Number of asylum seekers in Greece approaching 75,000

Τhere are nearly 75,000 refugees and asylum-seekers currently in various reception centres across Greece. The Greek government said it plans to transfer up to 6,000 people from the Greek islands to the mainland to improve their living conditions, but many observers are skeptical.

The number of refugees and migrants seeking asylum in Greece is nearing 75,000, according to the latest figures from Greek authorities. As of November, approximately 74,000 migrants and refugees are being hosted across the country at various reception centers. Most of these centres are woefully overcrowded, and living conditions within them are grim. 

Since the beginning of the year, over 42,000 refugees and migrants have entered Greece illegally. Arrivals are not expected to increase in 2019, but the huge backlog of asylum applications and slow processing time – sometimes more than 90 days – leave the Greek government little room for manoeuvre. 
More arrivals via land border
“The most challenging issue we have seen in 2018 is the large increase in arrivals at the Evros land border,” said Greek Migration Minister Dimitris Vitsas at a press conference. 

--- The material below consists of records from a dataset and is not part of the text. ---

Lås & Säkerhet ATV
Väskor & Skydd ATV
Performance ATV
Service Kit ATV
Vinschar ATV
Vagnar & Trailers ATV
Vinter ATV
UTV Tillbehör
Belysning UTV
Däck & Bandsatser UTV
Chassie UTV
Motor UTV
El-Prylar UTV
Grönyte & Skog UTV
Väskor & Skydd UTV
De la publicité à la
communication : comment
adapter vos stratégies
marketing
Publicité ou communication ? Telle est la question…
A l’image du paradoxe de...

As of November 12, 14,250 arrivals were recorded via Evros, although the actual total is estimated to be closer to 16,300. In 2017, the corresponding number was just 5,500. The Evros region in northeastern Greece is the only part of the country that shares a land border with Turkey, a transfer country for many migrants and refugees trying to get to Europe. 

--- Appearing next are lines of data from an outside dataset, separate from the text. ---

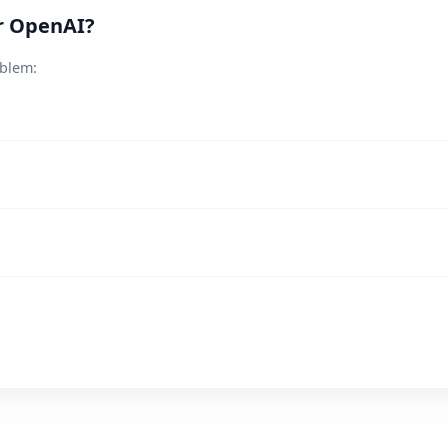
ör OpenAI?
oblem:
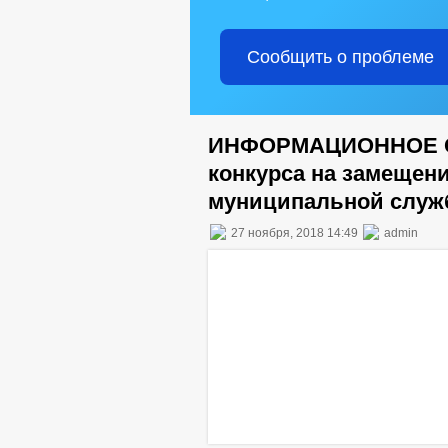
Сообщить о проблеме
ИНФОРМАЦИОННОЕ С
конкурса на замещен
муниципальной слу
27 ноября, 2018 14:49
admin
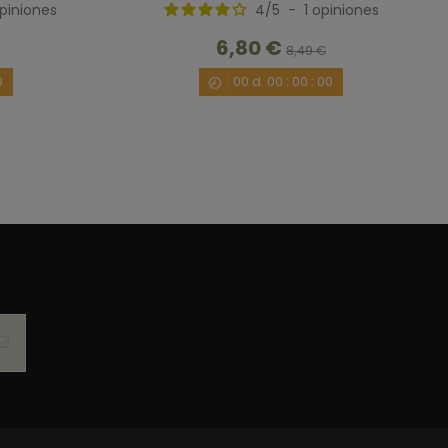
piniones
4
/
5
-
1
opiniones
/2020
por
A.A.
6,80 €
8,49 €
0
00
d.
00
:
00
:
00
1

Increased transfers to mainland
The government has come under constant criticism and pressure from human rights groups to speed up transfers of asylum-seekers from camps on the Aegean Islands, where conditions are worst, to the mainland.

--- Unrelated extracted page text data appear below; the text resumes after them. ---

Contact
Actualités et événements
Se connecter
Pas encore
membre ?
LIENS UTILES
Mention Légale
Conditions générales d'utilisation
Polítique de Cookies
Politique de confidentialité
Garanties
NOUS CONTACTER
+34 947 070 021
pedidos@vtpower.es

Dimitris Vitsas said the government will arrange for the transfer of up to 6,000 people to the mainland into more suitable accommodation by the end of the year.
“The situation is incredibly difficult,” said Vitsas. “Now, for example at Moria [on the island of Lesvos] we have around 20,000 asylum-seekers staying in structures designed for just 10,000. Our priority is to get as many as possible from there into apartments for six months and into an integration program.”
Broken promises 
This is not the first time Vitsas has made public promises to lighten the burden on the islands by transferring people to the mainland. Earlier this summer, he said the government would speed up relocation efforts and ensure that the combined number of migrants at overcrowded camps on Lesbos, Chios and Samos would be cut to 10,000 by September. 
But the migration authorities did not fulfill that promise, which is why many in the local media, as well as human rights groups and NGOs, are skeptical of Vitsas’ more recent promises. 
The migration minister has also pledged to set up small-scale health centers in each of the camps on the islands of Lesvos, Samos, Chios, Leros and Kos, to ease pressure on the local hospitals. Following a damning public health report on the Moria camp that came out in early October, Vitsas said a sewage treatment plant should be completed there by March 2019.